Before working at SoftBank, I would have imagined that you need some level of familiarity with robots to not be scared of them, but the reality is that robots fill people with a giant sense of wonder. I was surprised at first by how warmly non-technical people welcome Pepper, but it is always great to see.
Because our robots engage directly with people, they can be really effective in changing the misconceptions people have about robots, and I think that can be powerful in driving change. For example, when I meet people who know I work for SoftBank, the first question I get asked is often, “Will Pepper take over the world?” I always say, “She’ll take over your heart and open up a world of opportunities.“
SBRA: What makes you excited to work at SoftBank Robotics?
Ritika: I love the fact that there’s so much to learn and that the culture is so transparent.
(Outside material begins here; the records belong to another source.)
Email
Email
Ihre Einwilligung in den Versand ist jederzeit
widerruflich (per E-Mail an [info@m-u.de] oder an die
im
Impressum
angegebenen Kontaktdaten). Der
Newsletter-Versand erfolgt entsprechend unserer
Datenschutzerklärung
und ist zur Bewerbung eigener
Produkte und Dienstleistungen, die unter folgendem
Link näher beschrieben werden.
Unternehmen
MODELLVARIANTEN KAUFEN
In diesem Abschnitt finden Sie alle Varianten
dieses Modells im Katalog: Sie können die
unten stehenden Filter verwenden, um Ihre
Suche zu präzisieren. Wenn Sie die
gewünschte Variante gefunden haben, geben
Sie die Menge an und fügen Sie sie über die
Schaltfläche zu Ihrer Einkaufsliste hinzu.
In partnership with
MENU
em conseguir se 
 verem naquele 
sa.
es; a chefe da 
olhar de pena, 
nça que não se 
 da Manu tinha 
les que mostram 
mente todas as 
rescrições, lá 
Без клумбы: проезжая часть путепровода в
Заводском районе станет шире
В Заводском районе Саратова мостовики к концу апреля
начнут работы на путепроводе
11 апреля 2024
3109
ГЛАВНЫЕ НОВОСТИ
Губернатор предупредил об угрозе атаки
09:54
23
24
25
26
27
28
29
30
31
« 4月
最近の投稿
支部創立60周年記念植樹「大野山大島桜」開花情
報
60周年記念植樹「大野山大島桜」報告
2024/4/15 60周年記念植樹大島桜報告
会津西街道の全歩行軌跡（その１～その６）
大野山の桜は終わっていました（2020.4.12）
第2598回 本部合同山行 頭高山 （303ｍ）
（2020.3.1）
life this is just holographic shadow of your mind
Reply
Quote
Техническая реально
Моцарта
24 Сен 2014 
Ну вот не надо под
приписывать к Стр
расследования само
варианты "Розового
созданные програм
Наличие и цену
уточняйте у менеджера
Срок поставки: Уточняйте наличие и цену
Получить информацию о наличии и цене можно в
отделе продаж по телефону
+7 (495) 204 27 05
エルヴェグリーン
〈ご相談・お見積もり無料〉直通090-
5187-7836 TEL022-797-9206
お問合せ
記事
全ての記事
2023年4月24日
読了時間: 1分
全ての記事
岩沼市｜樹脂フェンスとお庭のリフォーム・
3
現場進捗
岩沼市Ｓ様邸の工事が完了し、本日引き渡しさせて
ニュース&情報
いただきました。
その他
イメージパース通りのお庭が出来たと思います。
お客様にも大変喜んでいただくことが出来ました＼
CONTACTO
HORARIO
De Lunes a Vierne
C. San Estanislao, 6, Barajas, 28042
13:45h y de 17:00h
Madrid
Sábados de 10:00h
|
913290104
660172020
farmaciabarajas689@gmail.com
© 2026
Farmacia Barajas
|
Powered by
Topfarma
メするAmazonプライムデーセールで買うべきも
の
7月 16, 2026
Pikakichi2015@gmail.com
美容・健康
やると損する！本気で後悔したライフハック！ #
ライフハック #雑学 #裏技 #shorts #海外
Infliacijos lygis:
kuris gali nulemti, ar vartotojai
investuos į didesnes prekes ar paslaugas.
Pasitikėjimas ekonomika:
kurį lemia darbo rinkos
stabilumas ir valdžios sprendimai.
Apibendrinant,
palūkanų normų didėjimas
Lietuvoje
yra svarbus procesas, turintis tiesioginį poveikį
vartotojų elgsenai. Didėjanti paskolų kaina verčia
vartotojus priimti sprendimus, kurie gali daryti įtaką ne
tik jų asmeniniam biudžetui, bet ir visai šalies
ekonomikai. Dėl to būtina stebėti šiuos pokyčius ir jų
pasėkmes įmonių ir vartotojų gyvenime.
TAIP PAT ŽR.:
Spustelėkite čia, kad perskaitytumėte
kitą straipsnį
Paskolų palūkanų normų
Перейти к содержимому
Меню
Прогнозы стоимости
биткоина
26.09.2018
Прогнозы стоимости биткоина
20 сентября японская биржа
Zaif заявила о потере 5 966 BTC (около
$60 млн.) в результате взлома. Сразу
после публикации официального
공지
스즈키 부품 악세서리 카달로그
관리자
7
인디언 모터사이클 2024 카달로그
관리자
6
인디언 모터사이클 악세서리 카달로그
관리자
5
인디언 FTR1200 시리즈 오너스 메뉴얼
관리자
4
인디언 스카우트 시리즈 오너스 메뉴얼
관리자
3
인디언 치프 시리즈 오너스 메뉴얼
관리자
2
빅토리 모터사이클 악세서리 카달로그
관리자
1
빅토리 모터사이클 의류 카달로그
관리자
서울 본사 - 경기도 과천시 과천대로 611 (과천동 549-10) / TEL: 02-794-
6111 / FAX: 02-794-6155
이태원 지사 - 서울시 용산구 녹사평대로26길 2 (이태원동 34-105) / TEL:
I love getting to be part of a global organization, while getting the culture of a small startup. We’ve done a good job of creating a culture where there is no segregation. We all love to talk tech, and we’re all very supportive of each other.
It’s great to be part of a global organization. It’s really cool to get to talk to the teams in Japan, Paris, and San Francisco. Each team is so excited to showcase the work they do and it is a privilege as an investigation engineer to talk to multiple teams and see all of the passion.
SBRA: What advice do you have for new grads looking to get into robotics?
Ritika: If you want to make an impact in this field, there is opportunity. You just need to jump in and get your hands dirty. There really is no other way. Just keep your eyes open, because it’s there, it’s all around us. It’s all over the place. You just have to be interested in it, and be curious. Once you’re curious, you’re in excellent shape to discover everything you want to know about it.